“In our parents’ house, we ‘ate’ Jerusalem, ‘drank’ Jerusalem, slept and woke up with Jerusalem, and when a daughter was born in the family, we called her ‘Jerusalem.’”
By Pesach Benson, TPS
For most Israelis, Jerusalem Day is about celebrating the city’s reunification during the Six-Day War of 1967.
But for the Israeli-Ethiopian community, the day is also tinged with a little sadness. Jerusalem Day is also the day Israel’s 160,000 Ethiopians commemorate their 4,000 brothers and sisters who died trying to reach Israel.
Most died of malnutrition and disease between 1979 and 1990 while traveling by foot from Ethiopia to transit camps in neighboring Sudan.
Prime Minister Benjamin Netanyahu and other government leaders joined the Ethiopians for a ceremony paying tribute to the 4,000 on Thursday.
Addressing the ceremony, Netanyahu said, “One of the expatriates from Ethiopia says, I quote: ‘In our parents’ house, we ‘ate’ Jerusalem, ‘drank’ Jerusalem, slept and woke up with Jerusalem, and when a daughter was born in the family, we called her ‘Jerusalem’, despite the bullying of the foreign environment.
“A large part of life there, in the heart of Africa, revolves around Jerusalem – in thoughts, imaginations, prayers.

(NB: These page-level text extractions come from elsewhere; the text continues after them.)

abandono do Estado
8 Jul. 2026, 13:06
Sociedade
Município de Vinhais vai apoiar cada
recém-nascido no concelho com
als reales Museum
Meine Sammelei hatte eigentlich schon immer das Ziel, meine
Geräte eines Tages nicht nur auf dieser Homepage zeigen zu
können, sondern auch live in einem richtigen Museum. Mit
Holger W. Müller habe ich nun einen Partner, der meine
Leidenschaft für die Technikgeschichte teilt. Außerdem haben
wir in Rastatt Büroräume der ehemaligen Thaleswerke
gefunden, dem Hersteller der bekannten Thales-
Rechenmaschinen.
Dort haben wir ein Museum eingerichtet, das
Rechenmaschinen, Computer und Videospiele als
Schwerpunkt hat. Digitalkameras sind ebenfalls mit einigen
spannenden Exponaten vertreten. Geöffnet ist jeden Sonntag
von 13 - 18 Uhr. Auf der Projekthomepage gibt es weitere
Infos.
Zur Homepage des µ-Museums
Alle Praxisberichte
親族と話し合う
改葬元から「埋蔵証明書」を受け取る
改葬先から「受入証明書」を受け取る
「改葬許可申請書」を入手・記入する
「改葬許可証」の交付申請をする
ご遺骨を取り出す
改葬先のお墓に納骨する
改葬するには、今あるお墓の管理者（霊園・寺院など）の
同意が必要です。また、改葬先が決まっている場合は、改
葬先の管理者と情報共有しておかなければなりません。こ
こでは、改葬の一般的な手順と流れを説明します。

So it was from generation to generation.”
The prime minister praised changes in the educational curriculum expanding on the story of the Ethiopian exodus and promised to boost housing, employment, education and health care for the community.

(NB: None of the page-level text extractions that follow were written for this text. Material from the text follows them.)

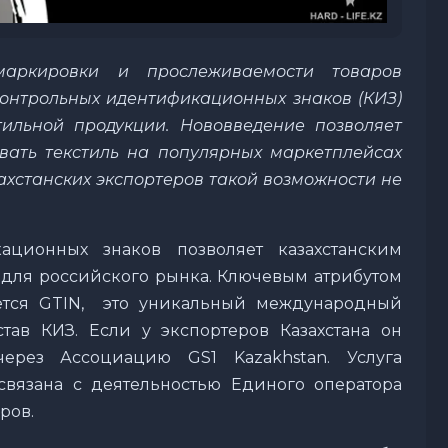
аркировки и прослеживаемости товаров
контрольных идентификационных знаков (КИЗ)
тильной продукции. Нововведение позволяет
вать текстиль на популярных маркетплейсах
казахстанских экспортеров такой возможности не
ационных знаков позволяет казахстанским
для российского рынка. Ключевым атрибутом
ется GTIN, это уникальный международный
тав КИЗ. Если у экспортеров Казахстана он
через Ассоциацию GS1 Kazakhstan. Услуга
связана с деятельностью Единого оператора
ров.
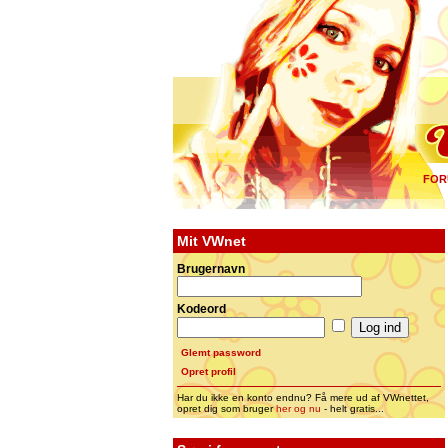
FOR
Mit VWnet
Brugernavn
Kodeord
Glemt password
Opret profil
Har du ikke en konto endnu? Få mere ud af VWnettet,
opret dig som bruger
her og nu
- helt gratis...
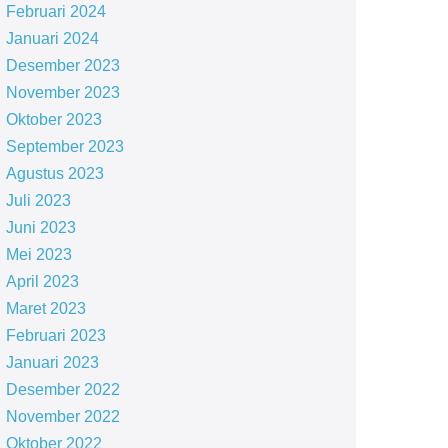
Februari 2024
Januari 2024
Desember 2023
November 2023
Oktober 2023
September 2023
Agustus 2023
Juli 2023
Juni 2023
Mei 2023
April 2023
Maret 2023
Februari 2023
Januari 2023
Desember 2022
November 2022
Oktober 2022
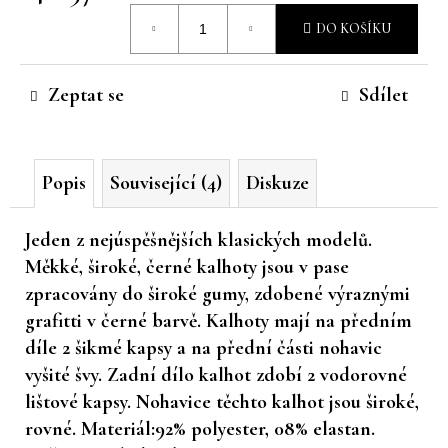
Měrná
č
DO KOŠÍKU
u
cena:
j
e
Zeptat se
Sdílet
m
e
Popis
Související (4)
Diskuze
Jeden z nejúspěšnějších klasických modelů.
Měkké, široké, černé kalhoty jsou v pase
zpracovány do široké gumy, zdobené výraznými
grafitti v černé barvě. Kalhoty mají na předním
díle 2 šikmé kapsy a na přední části nohavic
vyšité švy. Zadní dílo kalhot zdobí 2 vodorovné
lištové kapsy. Nohavice těchto kalhot jsou široké,
rovné. Materiál:92% polyester, 08% elastan.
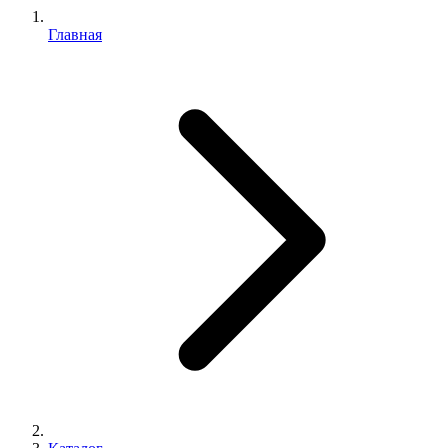
Главная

Netanyahu was referring to a protest outside his office on Sunday by Ethiopians demanding more funding for their community.
President Isaac Herzog also addressed the gathering.
Some 90,000 Ethiopian Jews were brought to Israel in a series of airlifts dating back to 1980. However, those airlifts were bogged down by Israeli budget and bureaucratic issues, disagreements on whether certain Ethiopian Jewish communities could be recognized as Jews, civil wars and instability in both Ethiopia and Sudan, and more recently, by coronavirus travel restrictions.